Northeastern University – London
- Type: Undergraduate, postgraduate
- Established: Incorporated 2010; announced 2011; offering tuition from September 2012
- Founder: A. C. Grayling
- Parent institution: Northeastern University
- Endowment: None (2024)
- Budget: £62.6 million (2023/24)
- Chief Executive Officer: Rob Farquharson (CEO)
- Academic staff: 180 (2024/25)
- Administrative staff: 0 180 (2024/25)
- Students: 1,060 (2024/25) 820 FTE (2024/25)
- Undergraduates: 675 (2024/25)
- Postgraduates: 385 (2024/25)
- Location: London, United Kingdom 51°30′22″N 0°4′17″W﻿ / ﻿51.50611°N 0.07139°W
- Website: nulondon.ac.uk

= Northeastern University – London =

University in London, England

Northeastern University – London is a public university in London, England. It was founded in 2010 as New College of the Humanities by the philosopher A. C. Grayling, who became its first Master. The college originally specialised in the humanities, social sciences, and master's degrees at the intersection of the humanities and technology.
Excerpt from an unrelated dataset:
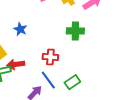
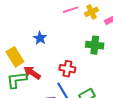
red arrow: (16, 64) -> (32, 73), turned 36

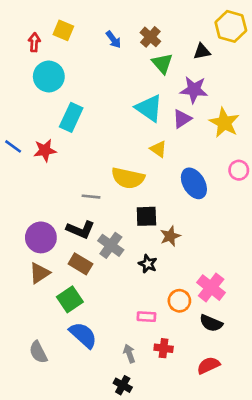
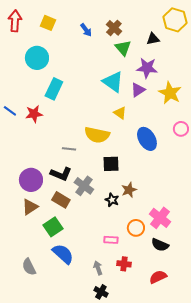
red arrow: (34, 42) -> (15, 21), moved, size x1.5
brown star: (170, 236) -> (129, 190), moved
black cross: (123, 385) -> (101, 292), moved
In February 2019 the college was acquired by Northeastern University, a private American research university based in Boston, Massachusetts, and rebranded as NCH at Northeastern. A year later, in February 2020, NCH at Northeastern was granted its own taught degree awarding powers. It was awarded university title and changed its name to "Northeastern University – London" after regulatory approval by the Office for Students in July 2022.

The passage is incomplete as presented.